VanMoof’s future is murky. At least one bidder has come out publicly, the e-scooter rental firm Micromobility.com (unrelated to Micromobility Industries). Its nonbinding takeover bid was “positively received,” Micromobility said on Monday. A price was not disclosed.
Salvatore Palella, Micromobility’s founder and chief executive, said that if the bid was successful, he would like to keep the brand as well as many of VanMoof’s employees. “We are fascinated by what we are seeing and how VanMoof created this amazing brand in the last 10 years,” Mr. Palella said. He said he would submit a binding offer by Friday.
One of the few places in Amsterdam where customers can still get their VanMoof bikes fixed is a narrow alley in the center of the city at WheelGood, a VanMoof-licensed bike shop.
On some days, as many as 20 people stop by with broken VanMoof e-bikes, said Felipe Martinez, who works at the shop. But they can do only simple repairs that do not involve VanMoof’s parts.
Others are looking for workarounds online. In Facebook and Reddit groups, VanMoof owners commiserate and ask for advice on repairs. Others are offering their bikes for bargain prices on e-commerce sites.
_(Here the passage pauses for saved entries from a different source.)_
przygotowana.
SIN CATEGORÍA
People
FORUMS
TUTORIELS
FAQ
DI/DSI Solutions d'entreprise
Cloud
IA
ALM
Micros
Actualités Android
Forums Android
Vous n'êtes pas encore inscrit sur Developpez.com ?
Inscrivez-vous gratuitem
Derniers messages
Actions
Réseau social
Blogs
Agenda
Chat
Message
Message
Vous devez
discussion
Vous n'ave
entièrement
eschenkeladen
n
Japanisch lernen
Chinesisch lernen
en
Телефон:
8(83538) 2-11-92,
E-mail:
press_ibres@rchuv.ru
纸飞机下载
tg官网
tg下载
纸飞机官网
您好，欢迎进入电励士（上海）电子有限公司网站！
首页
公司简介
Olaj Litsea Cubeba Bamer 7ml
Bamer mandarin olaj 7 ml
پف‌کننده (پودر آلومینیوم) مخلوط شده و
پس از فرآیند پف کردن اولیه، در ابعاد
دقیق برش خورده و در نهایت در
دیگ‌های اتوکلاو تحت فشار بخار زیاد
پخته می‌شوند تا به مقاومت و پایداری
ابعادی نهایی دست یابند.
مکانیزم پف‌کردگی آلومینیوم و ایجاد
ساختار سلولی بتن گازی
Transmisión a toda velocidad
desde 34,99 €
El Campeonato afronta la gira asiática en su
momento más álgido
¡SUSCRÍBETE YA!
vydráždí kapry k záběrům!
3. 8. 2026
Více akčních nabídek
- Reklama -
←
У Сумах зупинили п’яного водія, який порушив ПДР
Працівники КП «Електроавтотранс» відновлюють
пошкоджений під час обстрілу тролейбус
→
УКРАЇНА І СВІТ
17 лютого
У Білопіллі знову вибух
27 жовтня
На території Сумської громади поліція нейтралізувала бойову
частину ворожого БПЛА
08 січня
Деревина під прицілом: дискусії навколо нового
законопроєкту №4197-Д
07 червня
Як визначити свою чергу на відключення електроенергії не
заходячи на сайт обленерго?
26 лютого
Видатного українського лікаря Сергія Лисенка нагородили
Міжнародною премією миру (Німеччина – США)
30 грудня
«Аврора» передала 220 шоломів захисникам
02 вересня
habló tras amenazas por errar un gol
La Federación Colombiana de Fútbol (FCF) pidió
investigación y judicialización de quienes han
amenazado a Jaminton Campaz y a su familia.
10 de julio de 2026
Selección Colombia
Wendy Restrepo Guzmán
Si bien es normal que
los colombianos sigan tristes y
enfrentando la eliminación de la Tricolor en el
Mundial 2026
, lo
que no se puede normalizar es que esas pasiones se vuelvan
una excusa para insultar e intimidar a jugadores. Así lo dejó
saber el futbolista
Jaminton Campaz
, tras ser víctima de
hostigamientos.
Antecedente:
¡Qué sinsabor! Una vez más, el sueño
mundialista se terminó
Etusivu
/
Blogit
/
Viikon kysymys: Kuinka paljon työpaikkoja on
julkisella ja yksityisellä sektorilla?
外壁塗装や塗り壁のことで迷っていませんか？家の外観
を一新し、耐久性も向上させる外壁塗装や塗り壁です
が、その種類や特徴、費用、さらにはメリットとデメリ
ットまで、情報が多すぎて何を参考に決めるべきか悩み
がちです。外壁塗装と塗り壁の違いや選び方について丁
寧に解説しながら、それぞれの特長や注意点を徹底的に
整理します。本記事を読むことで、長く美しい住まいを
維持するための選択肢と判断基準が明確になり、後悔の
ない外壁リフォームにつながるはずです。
Christa Brethouwer, a resident of Amsterdam, said she had not experienced any problems with her VanMoof, which she received three months ago after an eight-month wait. She also purchased the three-year theft protection package, now worthless.
Other riders expressed concern about theft, in part because of the increased demand for parts since VanMoof’s bankruptcy.
“Here in the city, people hate you because you have a VanMoof,” said Nadia Piet, an Amsterdam-based entrepreneur, who bought her e-bike two years ago. “Now people look at you with pity.”
Ms. Piet, 29, said the “dreamy” bike replaced the need for a car. Her partner, Steven Elbers, also owns a VanMoof. “I’m still a big fan,” Mr. Elbers, 40, said. “I don’t understand how this could’ve happened.”
For others, the company’s collapse was not a surprise.
“We saw it coming for a long time,” said Joseph Page, a mechanic at WheelGood who used to work as a “bike doctor” for VanMoof. The e-bike maker’s marketing was impressive, but “we knew it wasn’t great from the start,” he added.
Maria van Aa, a bike maker in Amsterdam for 38 years, who sometimes does simple fixes to VanMoof bikes, called it an “overpriced” product with too little attention paid to the technical details.
She said there was a sense of schadenfreude among her customers and fellow bicycle makers. “It’s the talk of the town,” Ms. van Aa said. But it’s not all bad, she said, with VanMoof’s modern design raising the public image of bikes and bike makers.
“It’s a nice bike,” said Emiliano Frigerio, a VanMoof-riding mechanic at WheelGood, “when it works.”